**EXERCISE DIRECTIONS:**
Read through the entries below and copy each line where "блокировки" turns up.

Page images and extracted text:
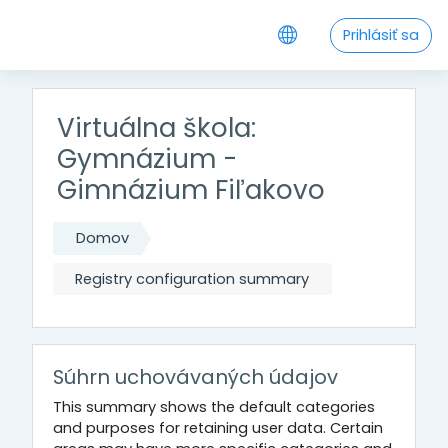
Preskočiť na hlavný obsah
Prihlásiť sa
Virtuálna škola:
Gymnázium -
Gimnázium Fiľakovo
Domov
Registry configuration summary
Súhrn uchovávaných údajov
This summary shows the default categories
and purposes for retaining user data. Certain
* * *
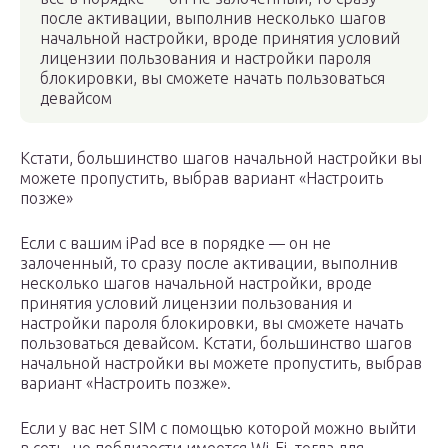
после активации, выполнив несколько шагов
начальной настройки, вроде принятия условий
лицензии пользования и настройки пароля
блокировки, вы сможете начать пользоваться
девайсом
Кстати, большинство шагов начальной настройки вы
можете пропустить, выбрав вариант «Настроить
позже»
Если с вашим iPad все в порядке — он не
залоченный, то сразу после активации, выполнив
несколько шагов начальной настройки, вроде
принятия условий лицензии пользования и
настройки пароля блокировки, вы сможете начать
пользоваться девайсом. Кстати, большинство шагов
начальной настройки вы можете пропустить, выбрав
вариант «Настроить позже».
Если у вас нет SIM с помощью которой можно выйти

**OUTPUT FOR THIS TASK:**
блокировки, вы сможете начать пользоваться
настройки пароля блокировки, вы сможете начать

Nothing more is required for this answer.